Il Progetto Colibrì – Biblioteche di Bari è un’utopia possibile, un sistema di presidi culturali, un luogo di cittadinanza attiva. Promosso dal Comune di Bari e finanziato dalla Regione grazie a fondi europei, prevede ben undici biblioteche di quartiere, gestite con standard unitari, ma capaci poi di muoversi autonomamente a seconda delle esigenze contingenti, della sensibilità dei gruppi e delle associazioni alle quali sono affidate, modulando attività e iniziative sui bisogni della comunità di riferimento.

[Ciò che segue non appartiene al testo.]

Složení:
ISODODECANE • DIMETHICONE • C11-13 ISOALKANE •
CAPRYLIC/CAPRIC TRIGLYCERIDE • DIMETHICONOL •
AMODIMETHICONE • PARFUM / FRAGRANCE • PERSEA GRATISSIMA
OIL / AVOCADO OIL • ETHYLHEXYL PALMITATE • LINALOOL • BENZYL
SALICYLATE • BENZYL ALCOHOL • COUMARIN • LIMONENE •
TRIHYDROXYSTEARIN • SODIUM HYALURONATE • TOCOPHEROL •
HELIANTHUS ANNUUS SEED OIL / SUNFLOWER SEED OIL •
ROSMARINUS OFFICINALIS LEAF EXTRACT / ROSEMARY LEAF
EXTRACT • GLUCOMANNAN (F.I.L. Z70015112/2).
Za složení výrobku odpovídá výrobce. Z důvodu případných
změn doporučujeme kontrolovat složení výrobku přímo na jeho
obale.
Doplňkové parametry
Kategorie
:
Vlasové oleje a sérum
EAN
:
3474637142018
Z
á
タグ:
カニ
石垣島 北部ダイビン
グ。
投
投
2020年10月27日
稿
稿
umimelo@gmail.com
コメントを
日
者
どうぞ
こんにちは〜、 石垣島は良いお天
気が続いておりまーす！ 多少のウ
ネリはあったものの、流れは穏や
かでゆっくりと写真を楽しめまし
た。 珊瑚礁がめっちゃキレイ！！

La prossimità è l’elemento qualificante, quello che rende questi luoghi realmente aderenti al territorio e alle persone, capace di stimolare l’aggregazione e l’educazione, con particolare attenzione ai bambini. Undici spazi, dicevamo, nove dei quali già inaugurati negli ultimi mesi.

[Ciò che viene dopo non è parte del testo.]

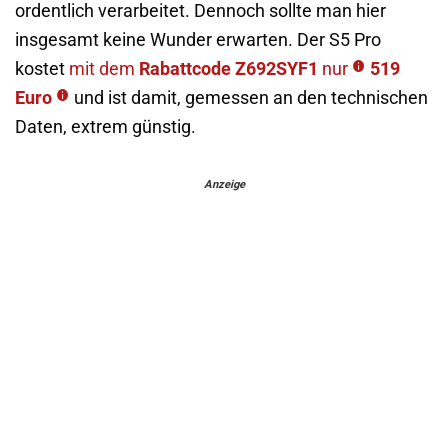
ordentlich verarbeitet. Dennoch sollte man hier
insgesamt keine Wunder erwarten. Der S5 Pro
kostet
mit dem
Rabattcode Z692SYF1
nur
519
Euro
und ist damit, gemessen an den technischen
Daten, extrem günstig.
Anzeige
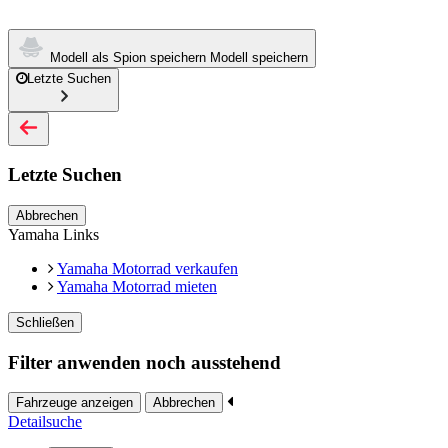
Modell als Spion speichern
Modell speichern
Letzte Suchen
Letzte Suchen
Abbrechen
Yamaha Links
Yamaha Motorrad verkaufen
Yamaha Motorrad mieten
Schließen
Filter anwenden noch ausstehend
Fahrzeuge anzeigen
Abbrechen
Detailsuche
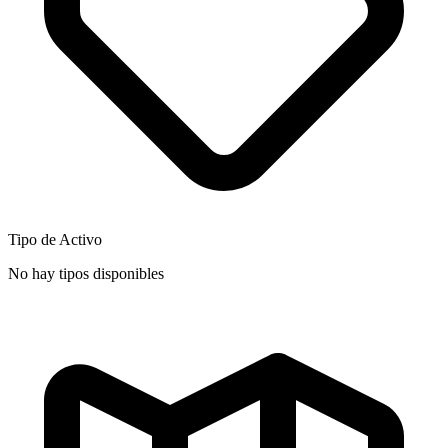
Tipo de Activo
No hay tipos disponibles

Un’utopia possibile perché grande e ambiziosa, sé vista nel suo complesso, ma realizzabile se parcellizzata (sul modello delle esperienze inglesi, olandesi e tedesche) e localizzata nel tessuto urbano e sociale. La biblioteca diventa in questa nuova ottica luogo facile da raggiungere, aperta tutti i giorni, in cui curiosare, muoversi, cercare, conoscersi e socializzare. Per questo ogni realtà proporrà iniziative non calate dall’alto, ma generate dal basso, cioè espressione delle esigenze delle comunità reali, dei bisogni dei cittadini di quel particolare territorio. È un desiderio di rigenerazione urbana, di animazione e partecipazione. È la città da vivere “in quindici minuti”, il tempo massimo per raggiungere i servizi essenziali. È il quartiere che assume il volto e il carattere dei suoi abitanti.

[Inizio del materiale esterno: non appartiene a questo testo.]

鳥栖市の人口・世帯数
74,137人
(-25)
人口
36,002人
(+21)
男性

Ben vengano allora queste utopie possibili, come la piccola Biblioteca Marconi, inaugurata a fine settembre nei locali dell’omonima scuola (ma con un ingresso indipendente) fortemente voluta dai genitori degli alunni, colorata nei muri e negli occhi di coloro che ne sono custodi. È in questi spazi, piccoli ma accoglienti (110 mq, il vecchio alloggio del custode), che di recente si è svolta la presentazione del libro vincitore del Premio Strega “Come d’aria” con la partecipazione del marito dell’autrice Ada D’Adamo, prematuramente scomparsa.
E sempre nell’ottica dell’apertura al quartiere e ai cittadini, sabato 7 ottobre gli spazi della biblioteca si sono aperti al monologo di Daniela Baldassarra: “Ridere è una cosa seria”, una esplorazione della comicità femminile e “al femminile”, nella lotta alle discriminazioni.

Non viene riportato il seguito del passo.